• **The problem**
Match the word "polyester". Return each line of the data below where it appears.

Stored records:
⁂

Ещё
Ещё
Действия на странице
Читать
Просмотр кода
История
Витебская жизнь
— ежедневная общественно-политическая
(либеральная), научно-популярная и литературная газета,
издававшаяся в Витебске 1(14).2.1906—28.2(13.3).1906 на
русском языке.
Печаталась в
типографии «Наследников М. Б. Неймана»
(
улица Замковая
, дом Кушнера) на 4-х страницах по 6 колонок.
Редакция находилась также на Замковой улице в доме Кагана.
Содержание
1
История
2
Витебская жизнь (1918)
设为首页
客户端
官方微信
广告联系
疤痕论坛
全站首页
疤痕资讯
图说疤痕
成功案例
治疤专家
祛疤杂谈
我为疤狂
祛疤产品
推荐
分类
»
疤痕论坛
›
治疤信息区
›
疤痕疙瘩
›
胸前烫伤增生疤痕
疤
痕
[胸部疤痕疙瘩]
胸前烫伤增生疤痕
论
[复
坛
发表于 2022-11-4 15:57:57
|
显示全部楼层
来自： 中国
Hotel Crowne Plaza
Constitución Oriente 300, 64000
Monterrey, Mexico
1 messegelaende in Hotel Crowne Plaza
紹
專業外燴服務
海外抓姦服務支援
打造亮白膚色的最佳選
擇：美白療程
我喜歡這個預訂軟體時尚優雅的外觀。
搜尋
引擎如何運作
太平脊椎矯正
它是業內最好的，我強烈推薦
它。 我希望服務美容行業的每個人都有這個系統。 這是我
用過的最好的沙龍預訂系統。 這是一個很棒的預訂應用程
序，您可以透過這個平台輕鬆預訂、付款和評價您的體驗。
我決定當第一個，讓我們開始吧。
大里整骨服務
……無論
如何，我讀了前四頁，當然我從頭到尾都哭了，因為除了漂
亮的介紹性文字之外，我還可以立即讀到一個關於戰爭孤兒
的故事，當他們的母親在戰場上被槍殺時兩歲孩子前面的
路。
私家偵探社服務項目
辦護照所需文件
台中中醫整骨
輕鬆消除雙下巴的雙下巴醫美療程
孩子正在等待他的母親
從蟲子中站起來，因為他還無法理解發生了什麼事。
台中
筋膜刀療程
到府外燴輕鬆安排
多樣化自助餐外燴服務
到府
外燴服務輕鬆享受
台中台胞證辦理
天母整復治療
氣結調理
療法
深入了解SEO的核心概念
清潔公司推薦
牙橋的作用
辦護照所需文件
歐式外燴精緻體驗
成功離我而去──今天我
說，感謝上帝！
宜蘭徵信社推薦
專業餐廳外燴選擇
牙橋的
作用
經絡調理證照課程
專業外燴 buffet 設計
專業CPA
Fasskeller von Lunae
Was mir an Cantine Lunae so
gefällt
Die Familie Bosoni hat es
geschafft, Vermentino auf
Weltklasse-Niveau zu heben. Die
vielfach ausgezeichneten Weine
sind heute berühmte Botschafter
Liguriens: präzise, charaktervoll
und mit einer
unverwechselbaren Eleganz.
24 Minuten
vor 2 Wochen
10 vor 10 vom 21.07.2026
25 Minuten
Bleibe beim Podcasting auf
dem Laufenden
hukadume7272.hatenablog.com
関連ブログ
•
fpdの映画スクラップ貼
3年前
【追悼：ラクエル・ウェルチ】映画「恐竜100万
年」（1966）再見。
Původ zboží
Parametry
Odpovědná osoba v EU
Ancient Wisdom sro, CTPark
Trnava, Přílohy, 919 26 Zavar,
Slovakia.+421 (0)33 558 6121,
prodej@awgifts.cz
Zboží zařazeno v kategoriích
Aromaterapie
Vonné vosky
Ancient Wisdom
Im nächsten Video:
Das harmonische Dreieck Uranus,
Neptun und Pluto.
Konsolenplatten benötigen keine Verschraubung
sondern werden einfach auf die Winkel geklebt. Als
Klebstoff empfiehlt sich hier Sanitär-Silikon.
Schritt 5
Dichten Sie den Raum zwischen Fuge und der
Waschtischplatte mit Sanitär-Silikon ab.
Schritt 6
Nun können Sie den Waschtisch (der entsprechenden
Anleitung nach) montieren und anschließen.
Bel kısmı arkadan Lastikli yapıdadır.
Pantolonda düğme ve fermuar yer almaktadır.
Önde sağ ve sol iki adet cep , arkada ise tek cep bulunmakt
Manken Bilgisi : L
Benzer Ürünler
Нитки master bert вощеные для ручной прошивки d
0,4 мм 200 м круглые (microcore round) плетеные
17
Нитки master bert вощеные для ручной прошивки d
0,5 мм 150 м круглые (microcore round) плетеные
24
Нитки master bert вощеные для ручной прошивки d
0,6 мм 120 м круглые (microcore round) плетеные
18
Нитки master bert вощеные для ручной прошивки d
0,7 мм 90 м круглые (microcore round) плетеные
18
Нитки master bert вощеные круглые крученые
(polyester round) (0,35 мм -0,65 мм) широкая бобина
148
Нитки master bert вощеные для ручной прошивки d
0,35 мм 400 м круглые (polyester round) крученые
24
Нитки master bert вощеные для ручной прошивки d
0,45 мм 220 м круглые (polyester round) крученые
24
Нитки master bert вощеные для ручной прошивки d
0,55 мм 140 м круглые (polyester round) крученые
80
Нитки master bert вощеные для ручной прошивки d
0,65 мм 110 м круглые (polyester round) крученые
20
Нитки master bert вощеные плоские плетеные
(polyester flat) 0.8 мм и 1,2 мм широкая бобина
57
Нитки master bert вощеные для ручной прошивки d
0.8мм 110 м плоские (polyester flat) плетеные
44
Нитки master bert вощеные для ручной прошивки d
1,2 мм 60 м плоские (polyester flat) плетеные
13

⁂

• **Solution**
(polyester round) (0,35 мм -0,65 мм) широкая бобина
0,35 мм 400 м круглые (polyester round) крученые
0,45 мм 220 м круглые (polyester round) крученые
0,55 мм 140 м круглые (polyester round) крученые
0,65 мм 110 м круглые (polyester round) крученые
(polyester flat) 0.8 мм и 1,2 мм широкая бобина
0.8мм 110 м плоские (polyester flat) плетеные
1,2 мм 60 м плоские (polyester flat) плетеные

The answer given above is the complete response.